Saucier than an explosion in a ketchup factory
Keefy the Unscruffy describes within his writing how many of the ancient residents were; ‘saucier than an explosion in a ketchup factory’. He further describes how he tamed such behaviour with the use of an armed crack-down upon un-chivalrousness behaviour towards the towns women folk.
The local wenches
Once his rule of law had been established and enforced within Cheltenham Keefy the Unsruffy went into great detail about how the women responded to his ‘chappy’ ways. “Women love me” he wrote in his ancient hand. He further recounted how one poor wretch of a woman in Churchdown contemplated catching the plague on purpose if ‘Keefy the Unscruffy’ didn’t visit her hamlet forthwith.
The Warwickshire Chronicle were quite vocal in its criticism of Keefy the Unscruffy’s ‘chappyness’; Following a personal attack on Keefy’s selection of open toed sandals by the Warwickshire Chronicle he quickly responded with a poster campaign that were attached to trees and posts with an arrow. The records show the contents of these posters as a draft copy was found illustrated within the newly found documents.
The poster said
“Bad Monk Bostin of Birminghamville tells fake chronicles! More warped than his stupid illuminations that look like they were drawn by a peasant’s hand! “
What were his thoughts on peasants?
He didn’t like them too much. He insisted on a ‘heavy crack-down’ on such weekly events at Pri-market held on the second day after sabbath. “Bad!” he wrote. “The worst thing? We don’t know the numbers! There could be any number! Bad!”
How did he relax in the evenings?
Records show that he was keen on a bit of hawking or deer hunting in the Pitville forest . He would also while away many hours deciding what to wear for the following day. The documents show that he was often tortured with the thoughts of mixing pheasant feathers with brown breaches. In effect, he was illustrating that nothing much has changed within the daily events of the Cheltenham chap today.

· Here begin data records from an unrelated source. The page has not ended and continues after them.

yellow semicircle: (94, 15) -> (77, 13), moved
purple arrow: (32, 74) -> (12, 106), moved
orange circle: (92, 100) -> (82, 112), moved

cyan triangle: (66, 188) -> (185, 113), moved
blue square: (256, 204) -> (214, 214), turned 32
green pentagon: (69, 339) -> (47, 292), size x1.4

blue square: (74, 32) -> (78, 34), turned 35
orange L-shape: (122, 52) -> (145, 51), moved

Records showed that he considered building a town wall
Keefy the Unscruffy was concerned about nightly raids being carried out by the Gloucester rabble. The protection of the town and its growing interest in tweed needed to be protected from the inhabitants of Mattersonville who often visited the town and stole the said wears by putting them down their briefs and walking past security un-harassed.

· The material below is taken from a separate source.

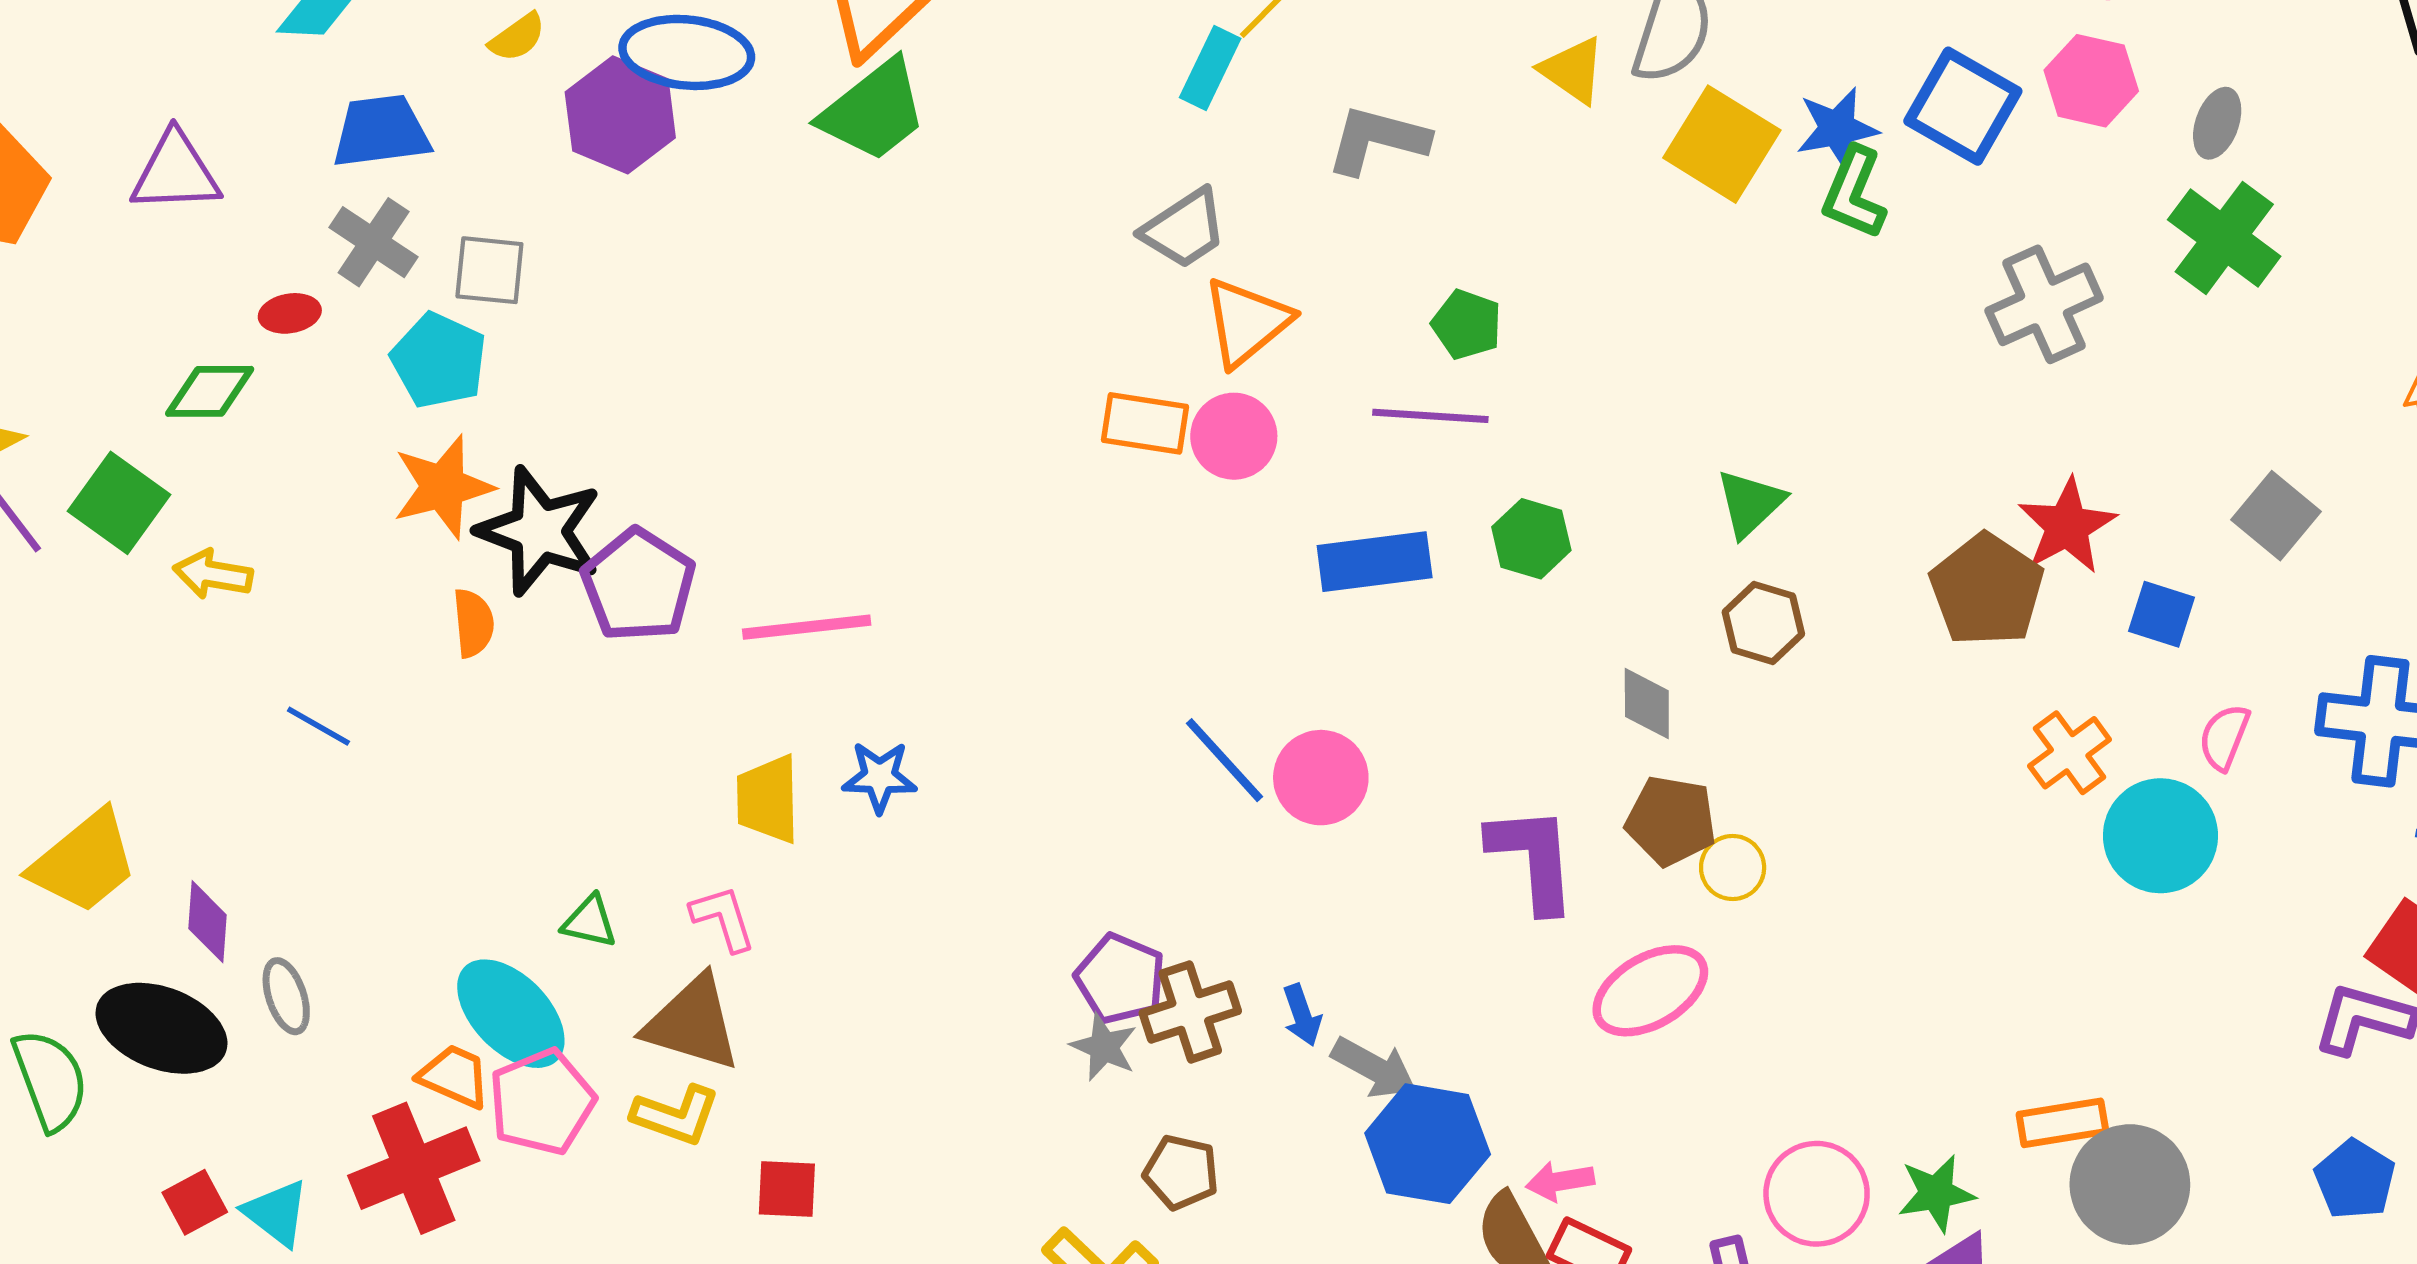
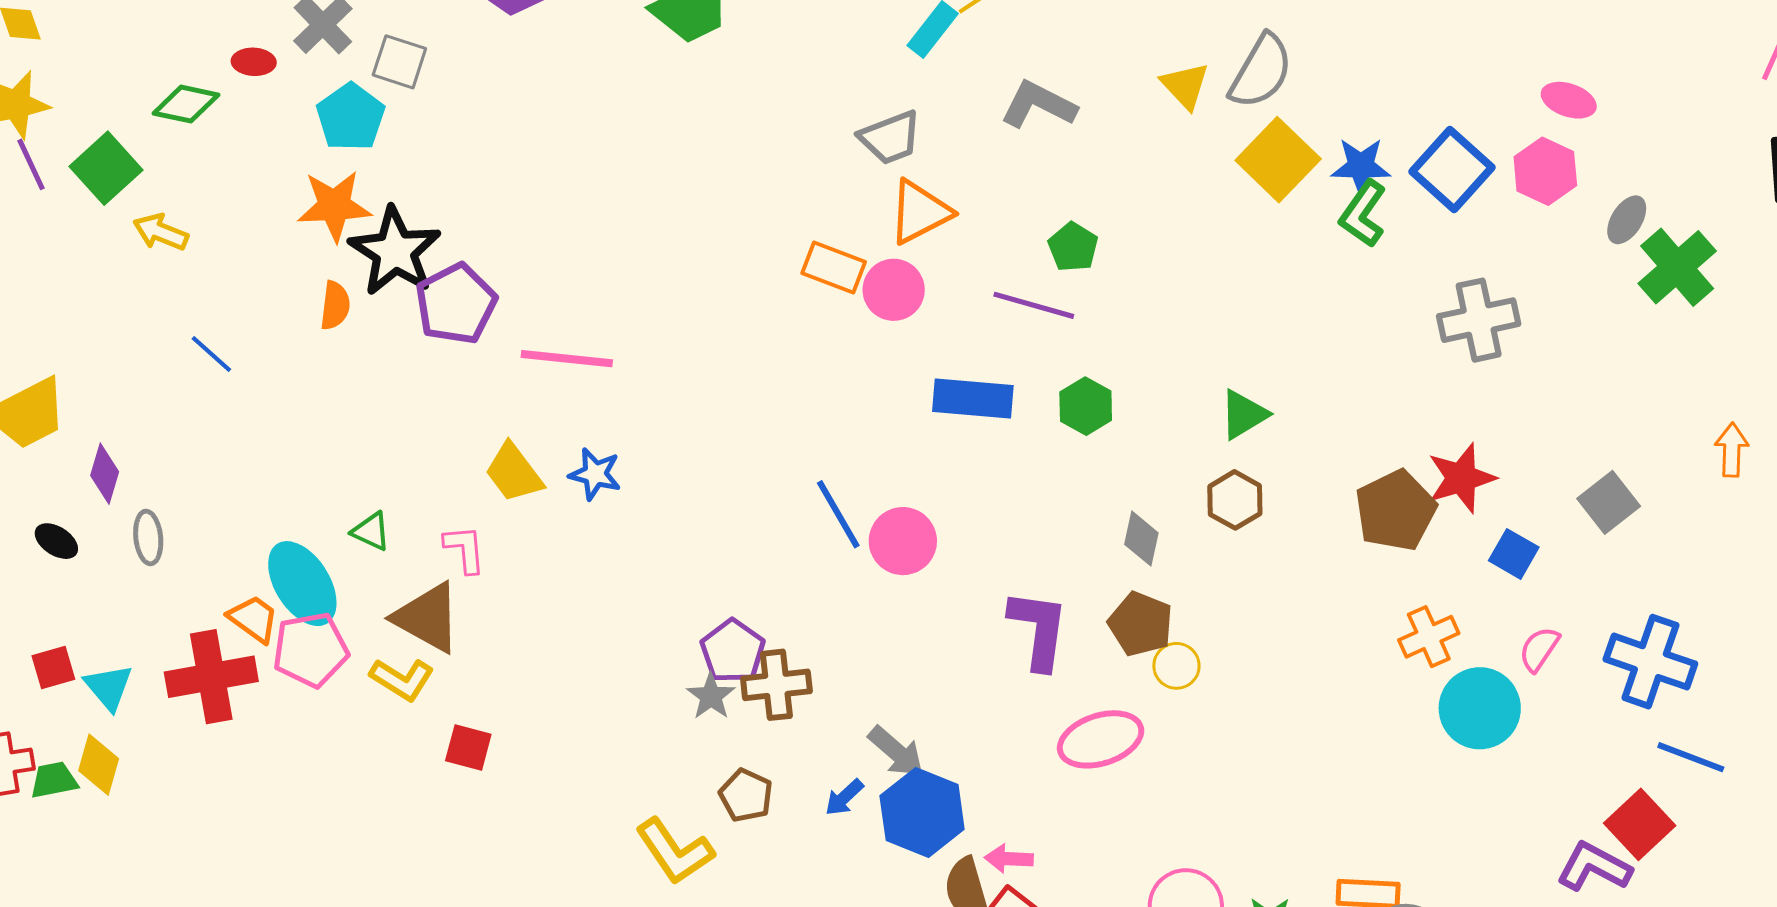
green cross: (2224, 238) -> (1677, 267), moved
yellow trapezoid: (768, 799) -> (514, 473), turned -48
blue arrow: (1302, 1015) -> (844, 797), moved, turned 54
black ellipse: (161, 1028) -> (56, 541), size x0.5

He also considered the expulsion from the town of the Warden Hill Witches. One particular hag called Lizzie the Untall was particularly nasty with her use of vegetables to cast spells upon the Lords and Ladies of the town. Keefy the Unscruffy commented that what that hag could do with a carrot was ‘unspeakable’.
There are no plans to exhibit the documents either now or in the near future. “Keefy the Unscruffy would never want any plebs touching his handwritten pages ‘willy-nilly,’” said Dr David Rusty-Trowel and we need to respect that.